Quelle : Längin B.: Die deutschen Kolonien, In Treue fest, Deutsch Südwest
Zurück zur Landung des Handelsbevollmächtigten Vogelsang aus dem Hause Lüderitz in der Bucht von Angra Pequena. Herr Vogelsang hatte nach der Landung seine Mannschaft sofort angewiesen, eine vorgefertigte Faktorei – in der Art eines Tante-Emma-Ladens – zu bauen, damit er mit den dort lebenden Eingeborenen in den Tauschhandel treten konnte und nannte die Gebäude „Fort Vogelsang“.

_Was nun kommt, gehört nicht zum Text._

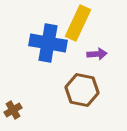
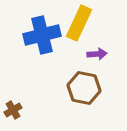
yellow rectangle: moved 1 px right
blue cross: moved 6 px left, 8 px up; rotated 24 degrees counterclockwise
brown hexagon: moved 2 px right, 2 px up
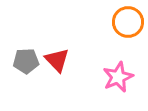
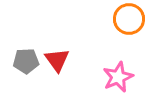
orange circle: moved 1 px right, 3 px up
red triangle: rotated 8 degrees clockwise
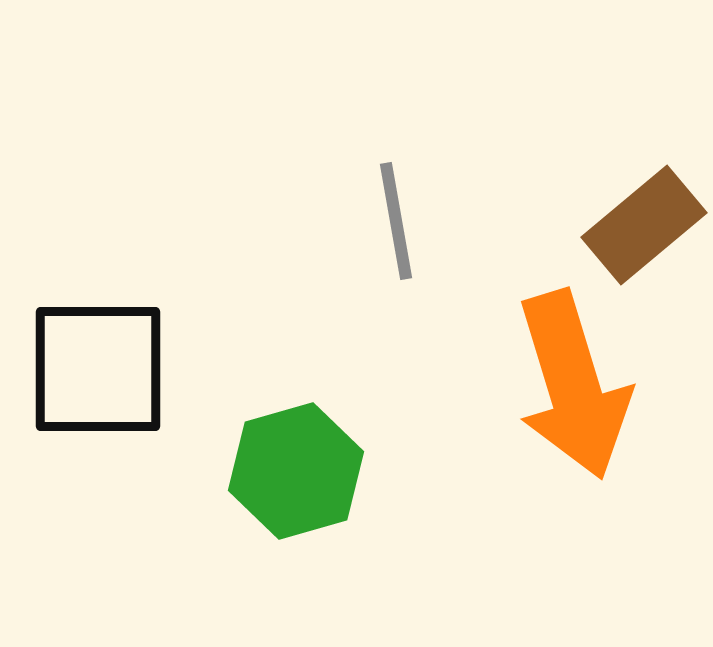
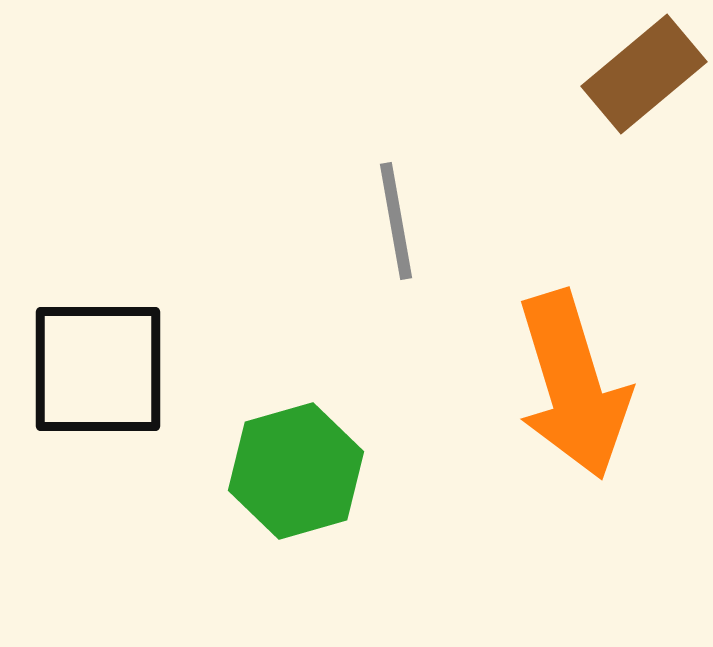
brown rectangle: moved 151 px up
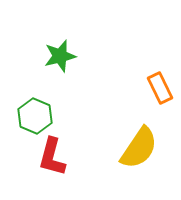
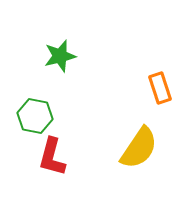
orange rectangle: rotated 8 degrees clockwise
green hexagon: rotated 12 degrees counterclockwise
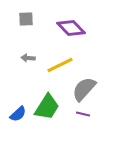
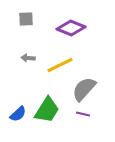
purple diamond: rotated 24 degrees counterclockwise
green trapezoid: moved 3 px down
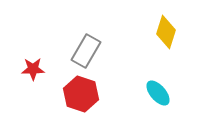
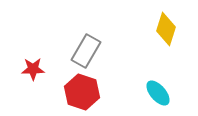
yellow diamond: moved 3 px up
red hexagon: moved 1 px right, 2 px up
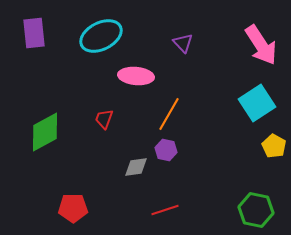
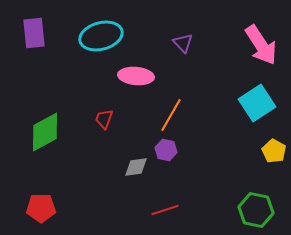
cyan ellipse: rotated 12 degrees clockwise
orange line: moved 2 px right, 1 px down
yellow pentagon: moved 5 px down
red pentagon: moved 32 px left
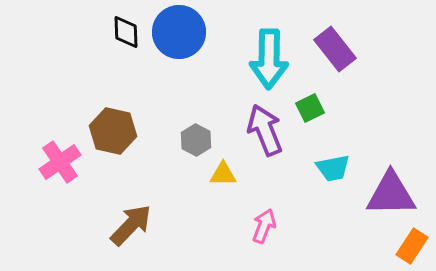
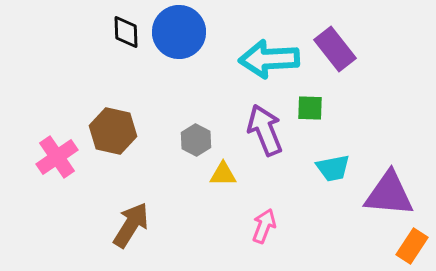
cyan arrow: rotated 86 degrees clockwise
green square: rotated 28 degrees clockwise
pink cross: moved 3 px left, 5 px up
purple triangle: moved 2 px left; rotated 6 degrees clockwise
brown arrow: rotated 12 degrees counterclockwise
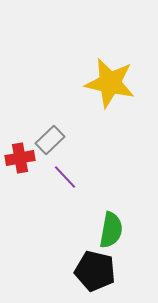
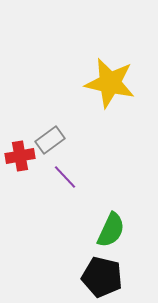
gray rectangle: rotated 8 degrees clockwise
red cross: moved 2 px up
green semicircle: rotated 15 degrees clockwise
black pentagon: moved 7 px right, 6 px down
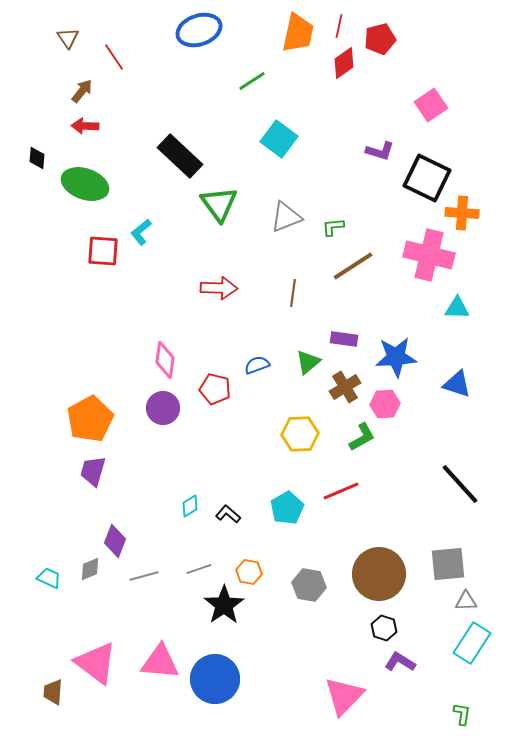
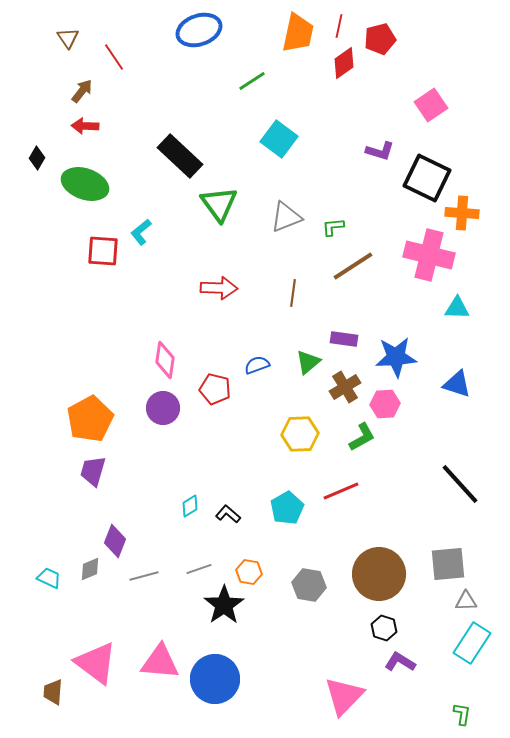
black diamond at (37, 158): rotated 25 degrees clockwise
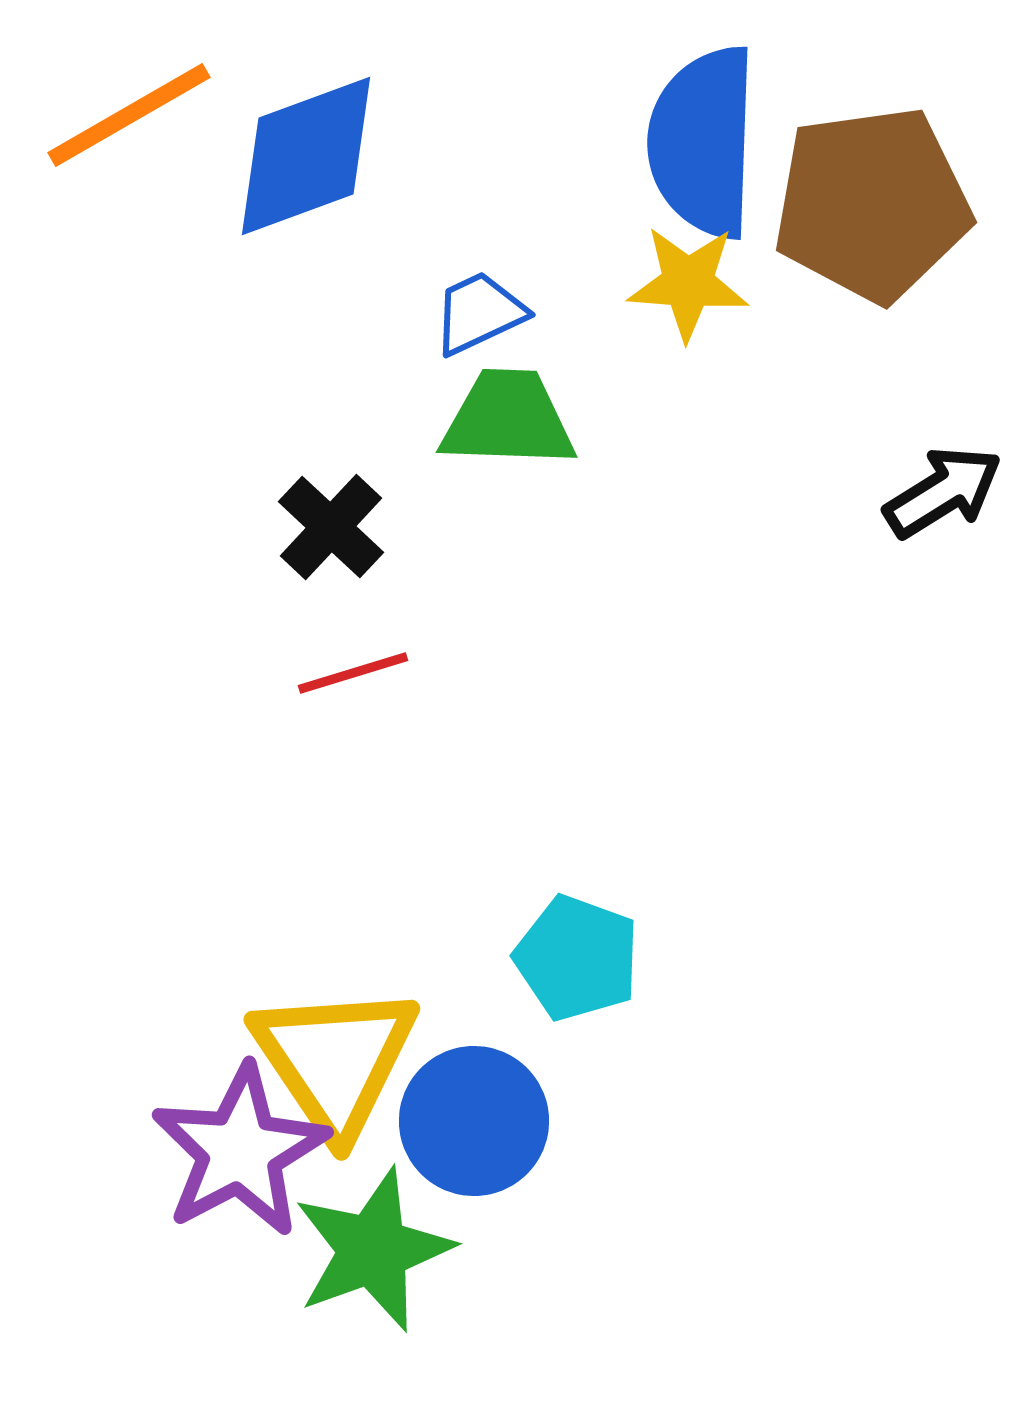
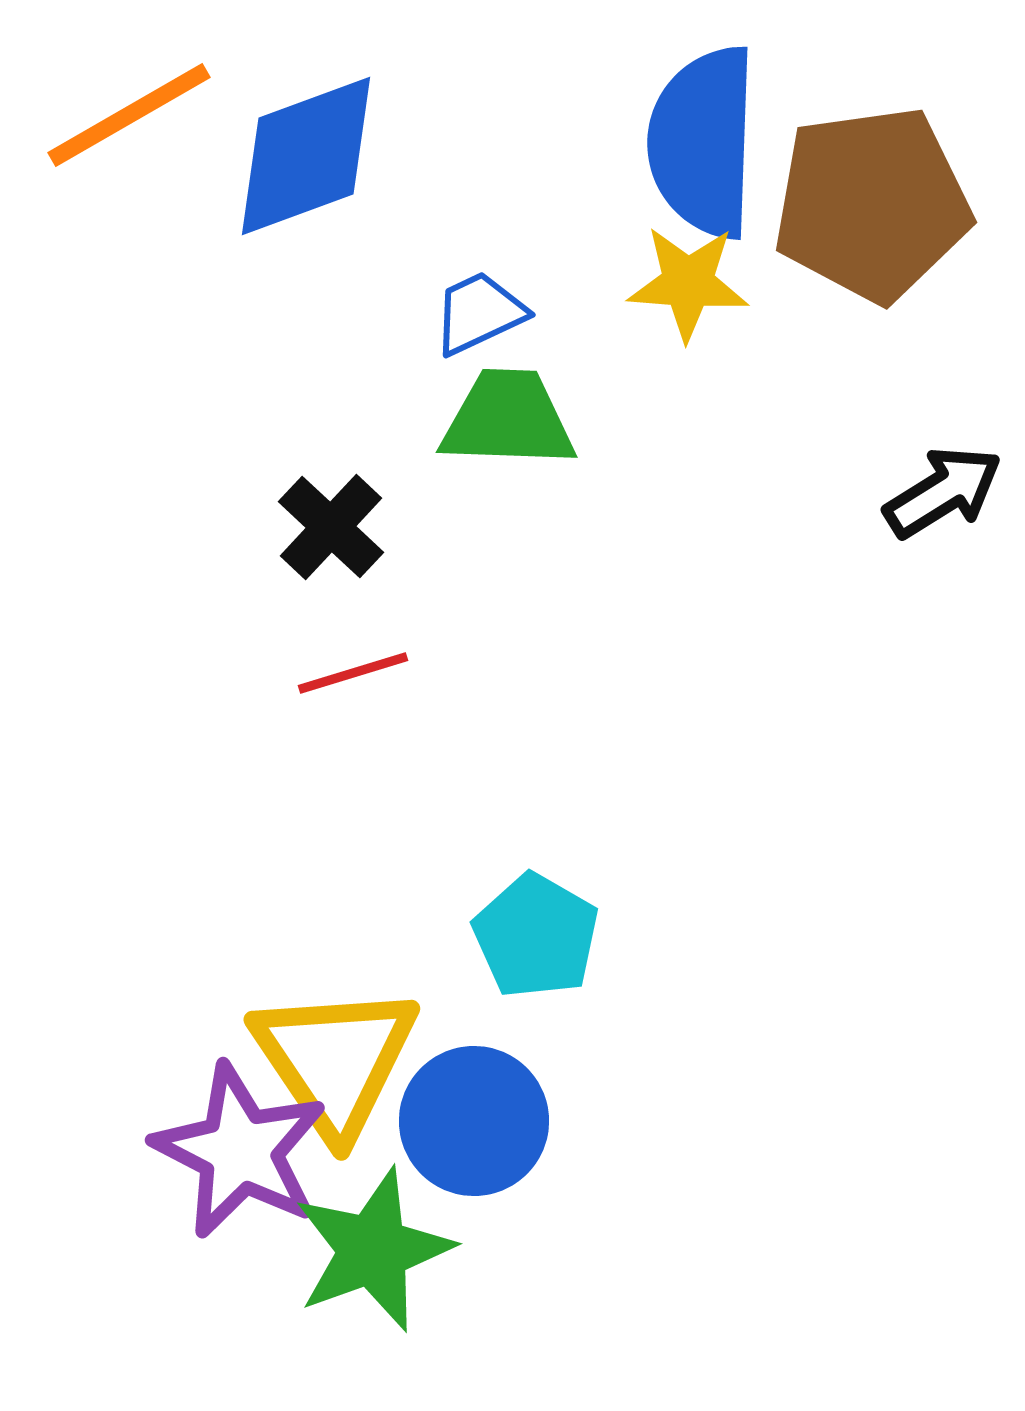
cyan pentagon: moved 41 px left, 22 px up; rotated 10 degrees clockwise
purple star: rotated 17 degrees counterclockwise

Bald danach unternahm Herr Vogelsang einen fünftägigen Ritt ins Bethanierland, um dem Häuptling der Bethanier-Hottentotten einen Besuch abzustatten. Vermutlich hatten es die Geschenke des Herrn Vogelsang dem Kapitän der Bethanier-Hottentotten angetan, so dass beide in eine euphorische Stimmung kamen und sich während der Verhandlungen über Landerwerb einigten, dass Herr Vogelsang neben der gesamten Angra-Pequena-Bucht den dazugehörigen Küstenstreifen in Besitz der Firma Adolf Lüderitz nehmen durfte. Das geschah am 1. Mai 1883. Aber schon im August 1883 kam es zu einer zweiten Begegnung mit Kapitän Josef Fredericks. Bei diesem Landerwerbsvertrag vergrößerte sich der Lüderitz’sche Besitz beachtlich, immerhin vom Oranjefluss bis in den Norden zum 26. Breitengrad Süd und einer Breite ins Landesinnere von 20 geographischen Landmeilen, das hieß ca. 150 km. Der Preis für den Tausch waren Waren im Wert von 100 britischen Pfund Sterling und 200 Gewehre.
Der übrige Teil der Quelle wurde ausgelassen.